For years the Cape wine industry has been muttering about the need to expand the market for our excellent products.
We’ve entered our wines in competitions in Brussels, London, Chicago and New York with excellent results.
It’s only been at home that we have neglected the market.
Until quite recently wine has been marketed as an almost exclusively “white” product.
Our advertising tends to show gracious Cape Dutch farmsteads, where white people sip wine in front of log fires. It’s shown as elegant, essential to gracious living, refined… and white.
At last the industry is realizing the market potential closer to home.
The Soweto Wine Festival has proved a resounding success for the past couple of years. Wine producers who have exhibited there ave been amazed at the interest among black wine lovers.
Now the spotlight falls on Gugulethu in the Cape, where the TOPS Gugulethu Wine Festival will be held of May 27 and 28.
Nederburg will sponsor the festival’s wine lounge, with their white wine maker, Tariro Masayiti, as host.
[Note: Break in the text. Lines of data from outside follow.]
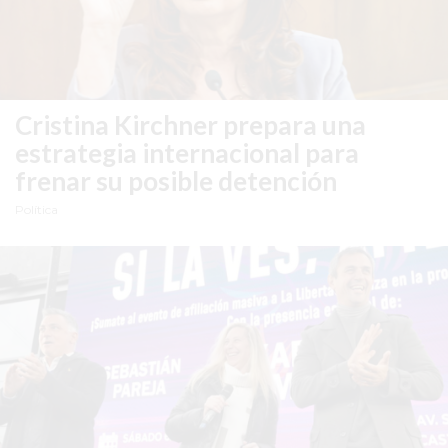
COMERCIOS
VENDEN
POR
WHATSAPP
SIN
Cristina Kirchner prepara una
PAGAR
estrategia internacional para
COMISIONES
frenar su posible detención
POR
Política
PEDIDO
MÜNNA
GELATERIA
A
DOMICILIO
-
PEDIR
ONLINE
EN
Marilyn Cooper, head of the Cape Wine Academy and co-founder of the Soweto Wine Festival, says the Gugulethu Festival has huge potential for local winemakers.
“This is an important festival for all wineries to attend. This market has the potential to quadruple over the next three to five years,” she says. “It is an opportunity for wineries to develop one-on-one relationships with an influential audience as was seen at the Soweto Wine Festival.”
More than 2000 people are expected to attend during the two days of the Gugulethu Festival, which will take place on the rooftop of the Gugulethu Mall.
I do hope there will be a fair sprinkling of white faces among the Gugs festival goers. Wine could serve as a good bonding agent between our communities.